--- Supplied records Enclosed Below ---

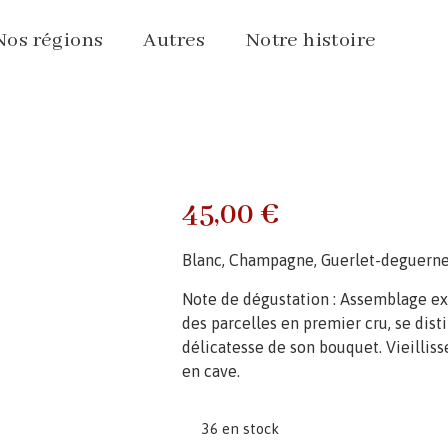
Nos régions
Autres
Notre histoire
45,00
€
Blanc, Champagne, Guerlet-deguern
Note de dégustation : Assemblage ex
des parcelles en premier cru, se disti
délicatesse de son bouquet. Vieill
en cave.
36 en stock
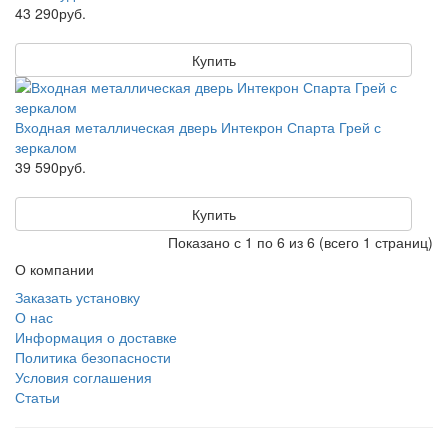
43 290руб.
Купить
Входная металлическая дверь Интекрон Спарта Грей с
зеркалом
39 590руб.
Купить
Показано с 1 по 6 из 6 (всего 1 страниц)
О компании
Заказать установку
О нас
Информация о доставке
Политика безопасности
Условия соглашения
Статьи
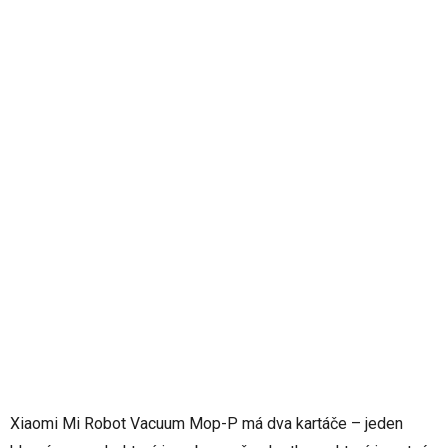
Xiaomi Mi Robot Vacuum Mop-P má dva kartáče – jeden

--- End of Enclosed Supplied records ---

* **What the task requires**:
A word-for-word retyping of every record is required, without the pictures.

* **Response**:
Nos régions
Autres
Notre histoire
45,00
€
Blanc, Champagne, Guerlet-deguern
Note de dégustation : Assemblage ex
des parcelles en premier cru, se disti
délicatesse de son bouquet. Vieill
en cave.
36 en stock
43 290руб.
Купить
Входная металлическая дверь Интекрон Спарта Грей с
зеркалом
39 590руб.
Купить
Показано с 1 по 6 из 6 (всего 1 страниц)
О компании
Заказать установку
О нас
Информация о доставке
Политика безопасности
Условия соглашения
Статьи
Xiaomi Mi Robot Vacuum Mop-P má dva kartáče – jeden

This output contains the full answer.